How to complete this task
Skipping all pictures, print exactly the lines below from the one with "mengetahui detail selengkapnya, lihat" through the final line.
BEGIN
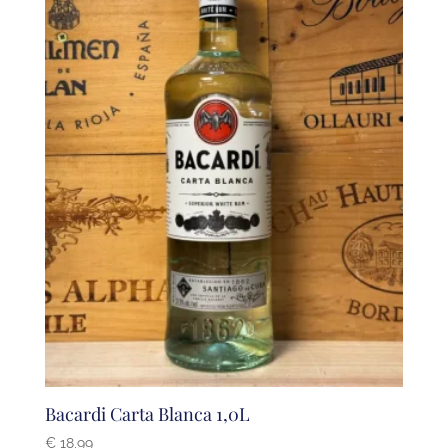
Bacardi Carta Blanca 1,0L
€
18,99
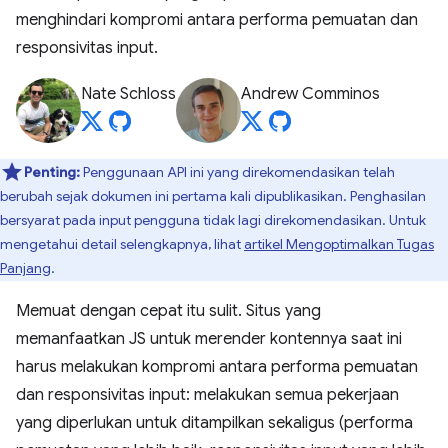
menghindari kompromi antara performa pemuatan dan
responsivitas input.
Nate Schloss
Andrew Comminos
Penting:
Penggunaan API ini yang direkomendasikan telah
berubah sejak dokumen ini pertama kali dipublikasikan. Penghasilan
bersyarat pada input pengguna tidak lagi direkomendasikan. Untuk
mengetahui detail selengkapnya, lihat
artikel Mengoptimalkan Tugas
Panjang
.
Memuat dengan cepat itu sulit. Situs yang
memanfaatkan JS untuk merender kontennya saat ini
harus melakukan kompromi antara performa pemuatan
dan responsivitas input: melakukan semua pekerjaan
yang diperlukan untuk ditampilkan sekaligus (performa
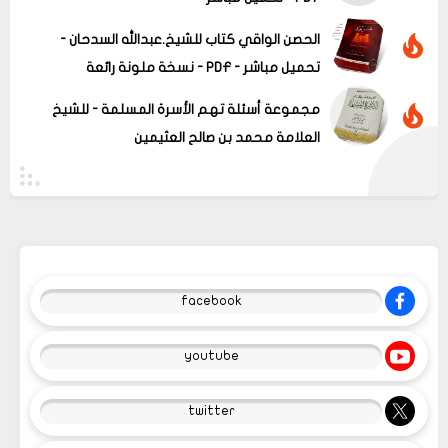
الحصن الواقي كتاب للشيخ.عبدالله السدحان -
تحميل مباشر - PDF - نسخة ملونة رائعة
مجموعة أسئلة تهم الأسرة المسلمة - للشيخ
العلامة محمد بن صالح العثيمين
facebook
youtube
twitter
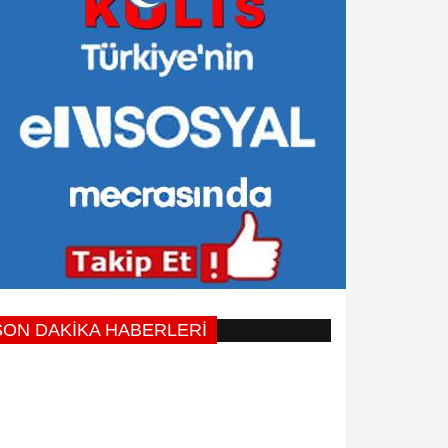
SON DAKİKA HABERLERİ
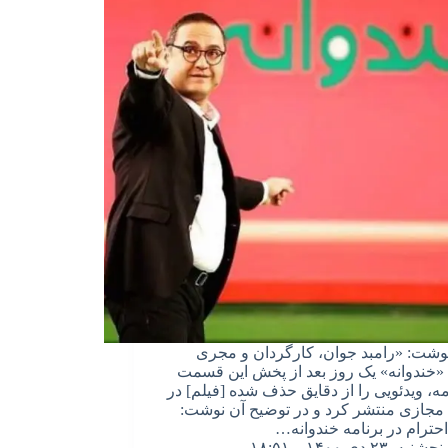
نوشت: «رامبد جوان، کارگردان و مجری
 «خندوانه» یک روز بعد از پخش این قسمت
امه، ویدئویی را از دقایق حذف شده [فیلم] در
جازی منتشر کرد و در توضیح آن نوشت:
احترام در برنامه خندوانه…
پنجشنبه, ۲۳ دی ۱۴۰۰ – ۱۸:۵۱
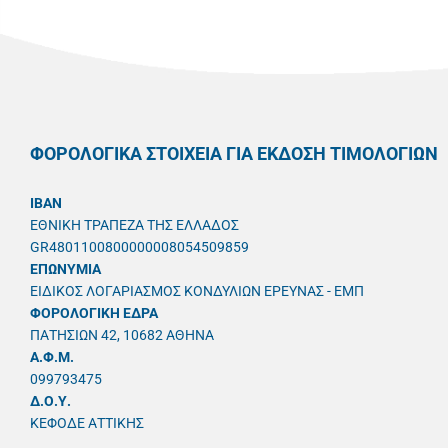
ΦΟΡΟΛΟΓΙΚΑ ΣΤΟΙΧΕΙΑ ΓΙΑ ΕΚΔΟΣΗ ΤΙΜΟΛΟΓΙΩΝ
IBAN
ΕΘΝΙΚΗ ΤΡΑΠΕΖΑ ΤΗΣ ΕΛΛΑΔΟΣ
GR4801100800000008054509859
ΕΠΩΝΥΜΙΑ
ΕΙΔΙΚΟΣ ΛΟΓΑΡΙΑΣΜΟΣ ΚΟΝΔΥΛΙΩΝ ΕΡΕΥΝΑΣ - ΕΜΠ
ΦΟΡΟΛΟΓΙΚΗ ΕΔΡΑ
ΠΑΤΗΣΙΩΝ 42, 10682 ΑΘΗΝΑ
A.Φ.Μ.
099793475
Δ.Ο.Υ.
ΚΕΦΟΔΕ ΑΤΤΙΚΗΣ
END
Answer to the problem
mengetahui detail selengkapnya, lihat
artikel Mengoptimalkan Tugas
Panjang
.
Memuat dengan cepat itu sulit. Situs yang
memanfaatkan JS untuk merender kontennya saat ini
harus melakukan kompromi antara performa pemuatan
dan responsivitas input: melakukan semua pekerjaan
yang diperlukan untuk ditampilkan sekaligus (performa
الحصن الواقي كتاب للشيخ.عبدالله السدحان -
تحميل مباشر - PDF - نسخة ملونة رائعة
مجموعة أسئلة تهم الأسرة المسلمة - للشيخ
العلامة محمد بن صالح العثيمين
facebook
youtube
twitter
SON DAKİKA HABERLERİ
نوشت: «رامبد جوان، کارگردان و مجری
 «خندوانه» یک روز بعد از پخش این قسمت
امه، ویدئویی را از دقایق حذف شده [فیلم] در
جازی منتشر کرد و در توضیح آن نوشت:
احترام در برنامه خندوانه…
پنجشنبه, ۲۳ دی ۱۴۰۰ – ۱۸:۵۱
ΦΟΡΟΛΟΓΙΚΑ ΣΤΟΙΧΕΙΑ ΓΙΑ ΕΚΔΟΣΗ ΤΙΜΟΛΟΓΙΩΝ
IBAN
ΕΘΝΙΚΗ ΤΡΑΠΕΖΑ ΤΗΣ ΕΛΛΑΔΟΣ
GR4801100800000008054509859
ΕΠΩΝΥΜΙΑ
ΕΙΔΙΚΟΣ ΛΟΓΑΡΙΑΣΜΟΣ ΚΟΝΔΥΛΙΩΝ ΕΡΕΥΝΑΣ - ΕΜΠ
ΦΟΡΟΛΟΓΙΚΗ ΕΔΡΑ
ΠΑΤΗΣΙΩΝ 42, 10682 ΑΘΗΝΑ
A.Φ.Μ.
099793475
Δ.Ο.Υ.
ΚΕΦΟΔΕ ΑΤΤΙΚΗΣ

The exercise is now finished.